Kade Valja, 16 paints his street art on a wall provided by council at the Grafton Regional Gallery Photo Adam Hourigan / The Daily Examiner
Kade Valja, 16 paints his street art on a wall provided by council at the Grafton Regional Gallery Photo Adam Hourigan / The Daily Examiner Adam Hourigan

Picking a dud tag from a masterpiece is an art

GRAFFITI, for some people is just vandalism, but for 17-year-old Westlawn resident Kade Valja it is definitely art.

Kade, who attends South Grafton High School, has been advocating for legal graffiti walls to be set up around his home town.

But the idea hit a speed bump when a trial wall the council set up became, itself, the target of vandalism.

Instead of becoming a canvas for art, it was overrun with tags.

As a result council staff suggested a more guided approach may prove a better way to help Grafton's budding young street artists develop.

Kade explained the difference between tags and graffiti art.

"Firstly you can tell a good tag from a bad one," he said.

"In a good tag there are a lot different elements that have to go together and the placing of the letters and things like that.

"But the difference between a tag and an actual piece should be obvious because a piece should look 3D and have fades and highlights.

"When you see a piece you can tell if people know what they're doing too."

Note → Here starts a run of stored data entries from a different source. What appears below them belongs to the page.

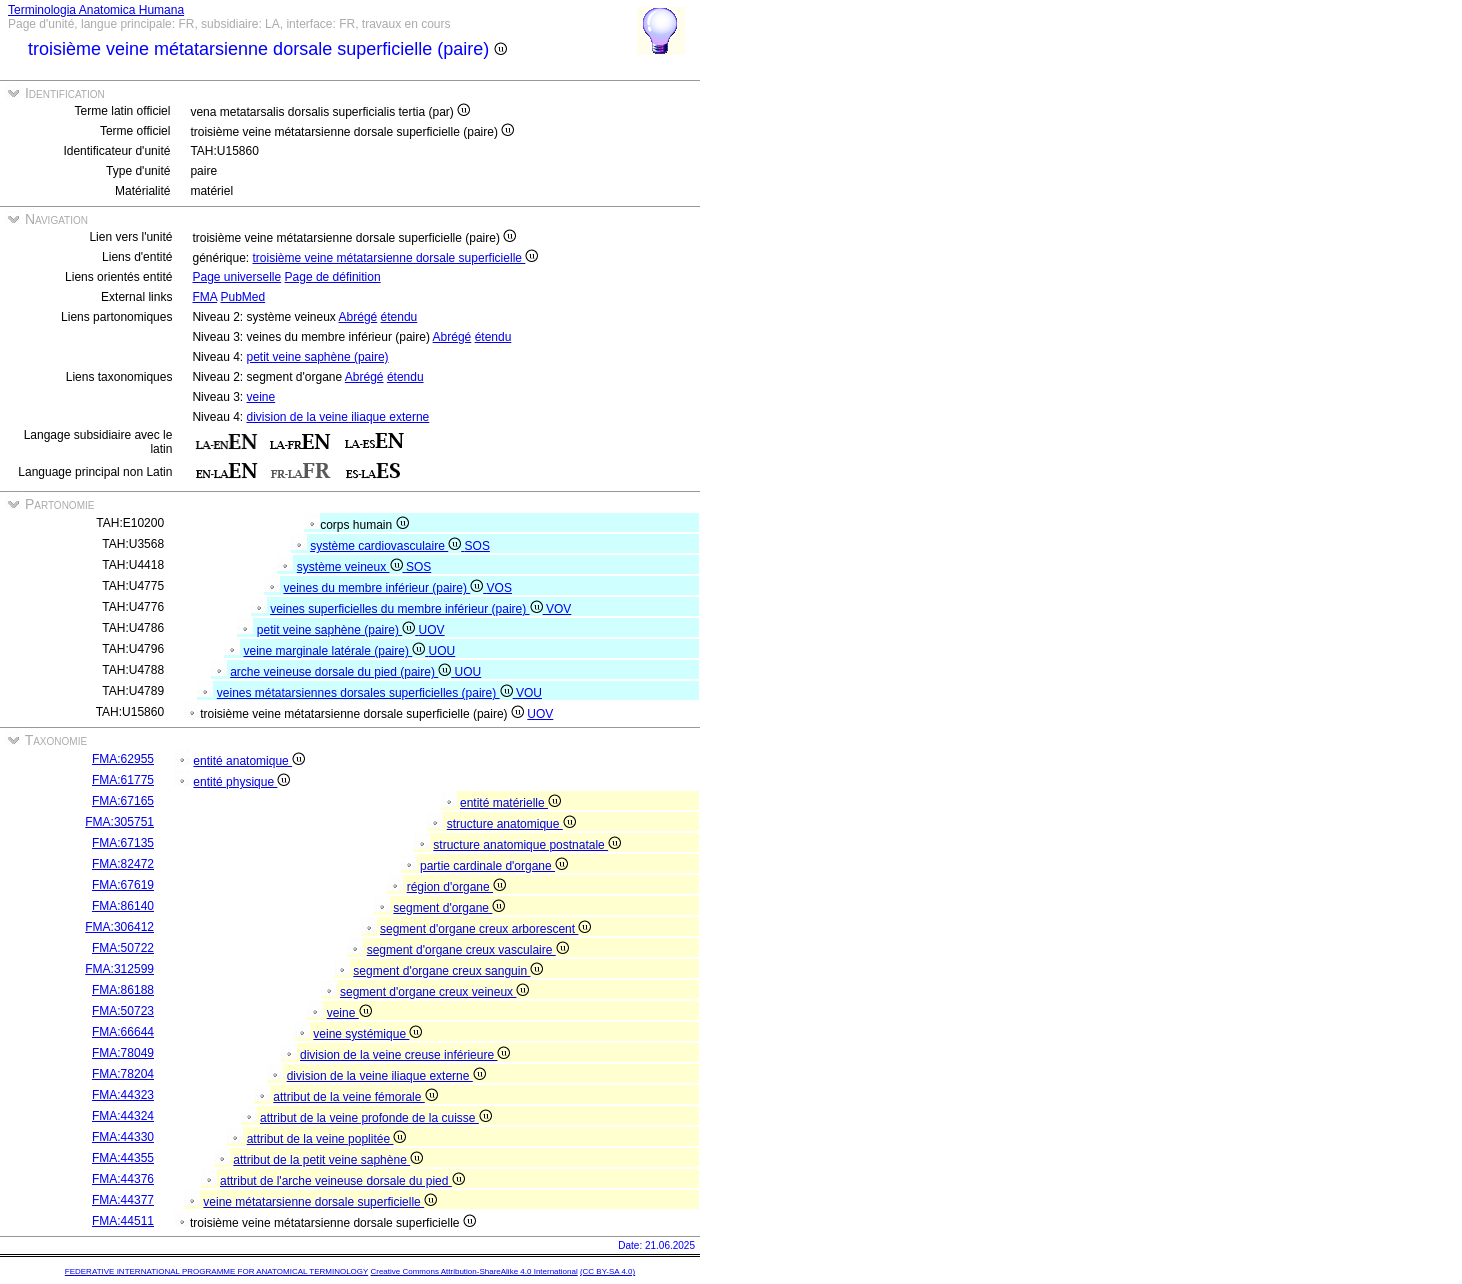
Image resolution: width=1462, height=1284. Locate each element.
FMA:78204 (123, 1074)
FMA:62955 (123, 759)
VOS (499, 588)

In early 2012, a number of South Grafton High School students met with Mayor Richie Williamson and Clarence MP Chris Gulaptis to discuss the establishment of a street art space for local young people.

Several potential locations were discussed, but none were finalised.

The council will decide how to proceed with graffiti walls at a meeting on October 15.

Kade said the idea would reduce graffiti-based vandalism in Grafton and said similar projects were successful in Coffs Harbour and Woolloongabba.